A newborn baby saving an entire animated film production from unprecedented disaster? Sounds a bit like the plot of a Pixar short, doesn't it?
Something (sort of) like that actually did happen during the making of "Toy Story 2." (There are a several retellings of the story out there, from an in-depth interview on The Next Web to the simplified, animated version in the "Toy Story 2" extras shown below.)
Here's a basic rundown of what happened:
The film was well underway when an unnamed Pixar employee who was trying to delete unneeded files accidentally applied the "remove" command to the root files of the film. Suddenly, things started disappearing. Woody's hat. Then his boots. Then Woody himself.
Pixar folks watched characters and sequences disappear in front of their eyes. Obviously, this was … not good.
Oren Jacob, the associate technical director of the film, got on the horn to the systems crew with a panicked "Pull the plug!" They did. Were they able to stop the bleed? Nope, 90% of the movie was gone. Surely there was a backup system, though, right?
Yes! But unfortunately, no one had been checking to make sure the backups were actually working. Oopsie. And as luck would have it, the backups were not working, and hadn't been for a month. Nearly all of "Toy Story 2" had gone bye-bye. Big honking oops.

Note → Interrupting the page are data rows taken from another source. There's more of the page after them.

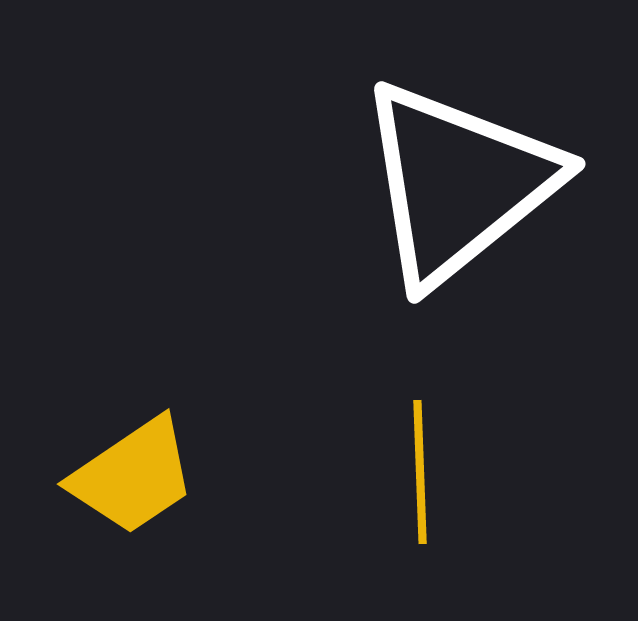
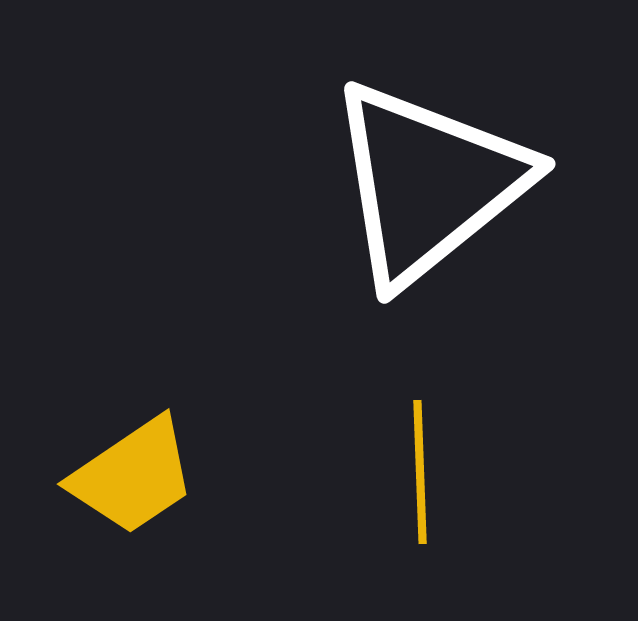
white triangle: moved 30 px left
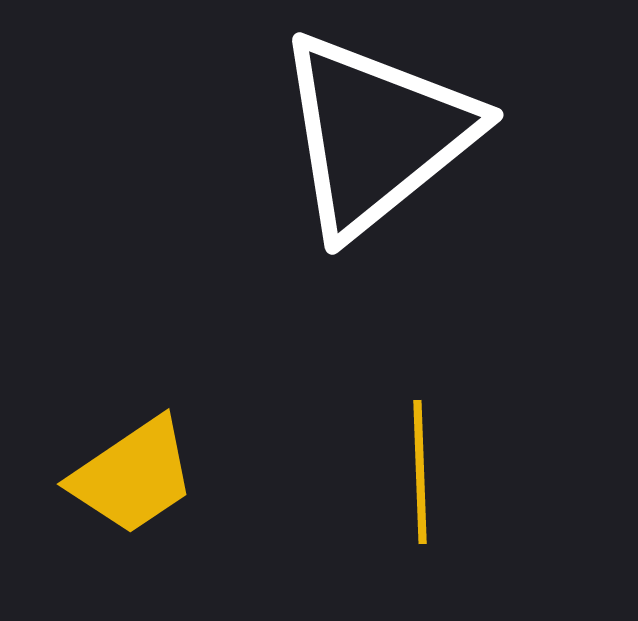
white triangle: moved 52 px left, 49 px up
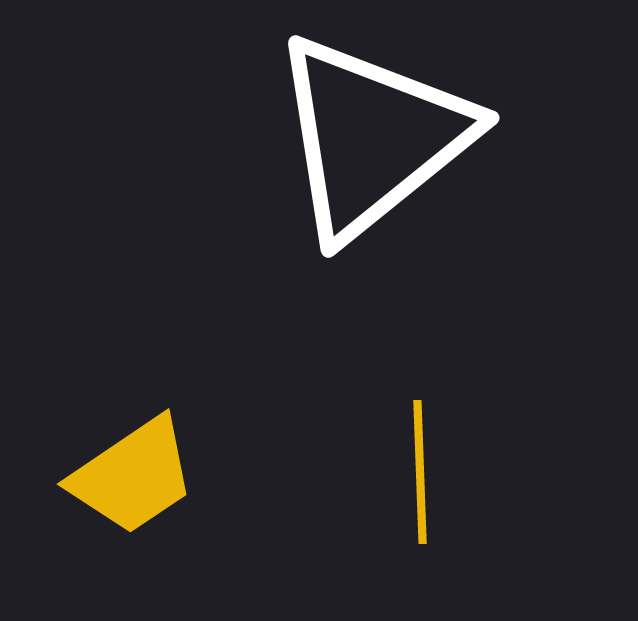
white triangle: moved 4 px left, 3 px down
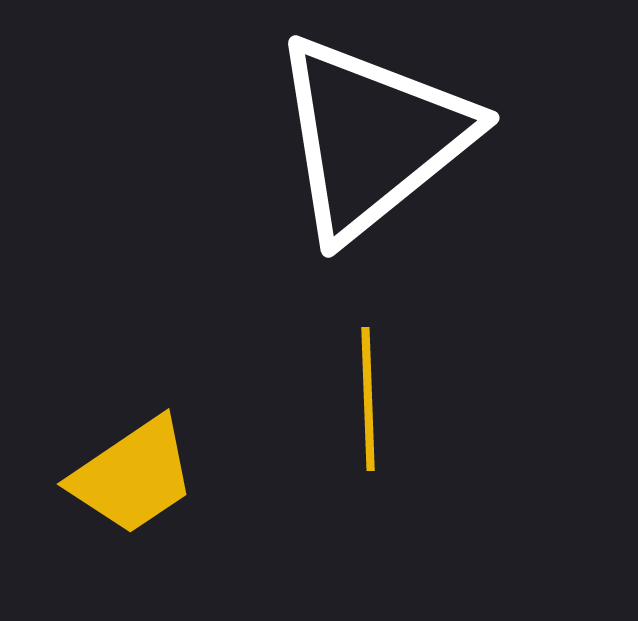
yellow line: moved 52 px left, 73 px up
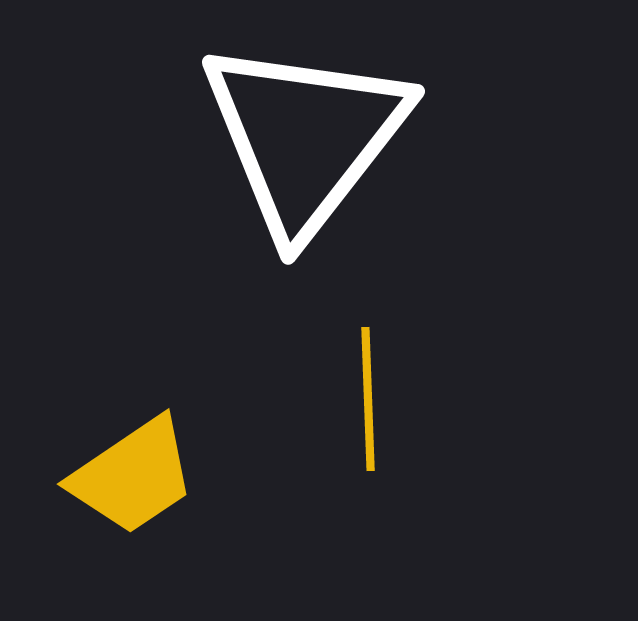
white triangle: moved 67 px left; rotated 13 degrees counterclockwise
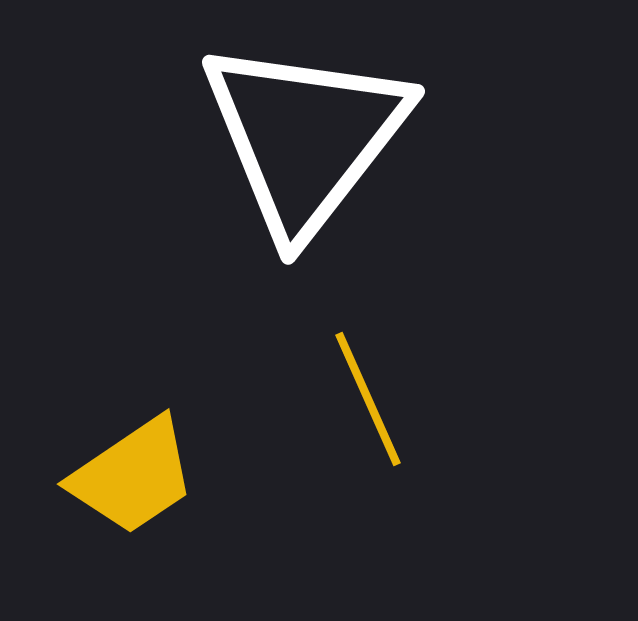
yellow line: rotated 22 degrees counterclockwise
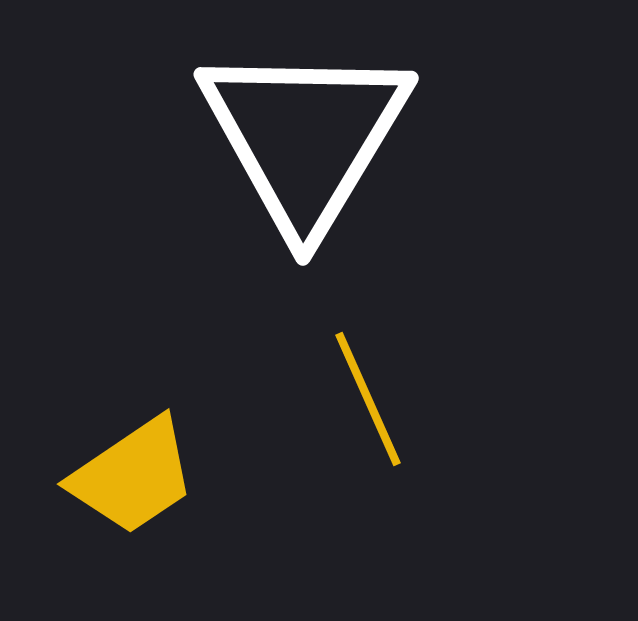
white triangle: rotated 7 degrees counterclockwise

Jacob called the film's supervising technical director, Galyn Susman, to deliver the bad news. Imagine making that phone call. No, thank you.
But this is where the story gets good.
Susman just happened to have been working from home because she'd recently had a baby. (That's right, she was directing one of the most iconic animated films to date while also creating and birthing human life. Respect.) And it just so happened that she had backed up the film on her home computer so she could work on it while taking care of her newborn, Eli.
"As a mother who wanted to see her children, I needed to have a computer at home," Susman says in the animated recreation of the mishap. "And so I would copy the entire film onto my computer."
Jacob and Susman wrapped the computer in blankets to protect it, seatbelted it in to the backseat of Susman's Volvo and drove it to the Pixar studios. (Remember, this was 1998—clearly this process would look much different today.)
"Eight people met us with a plywood sheet out in the parking lot and, like a sedan carrying the Pharaoh, walked it into the machine room," Jacob told The Next Web.
It worked. The film was recovered. (The simplified version makes it sound like this was an instant fix; however, the in-depth version clarifies that there were tens of thousands of technical files that employees had to pore through one by one in a lengthy, arduous process. But still, their bacon was saved.)
Babies and work-from-home moms for the win, am I right?
How Toy Story 2 Almost Got Deleted: Stories From Pixar Animation: ENTV www.youtube.com
However, this story has a perfectly ironic ending, as the version of the film recovered from Susman's computer ended up being almost completely scrapped anyway. When the Pixar bigwigs took a look at the movie, they decided it simply wasn't good. The film ended up being rewritten and remade into the delightful movie we know and love today.
Bless the Pixar people for their dedication to greatness—and for learning their lesson about routinely checking backups the hard way.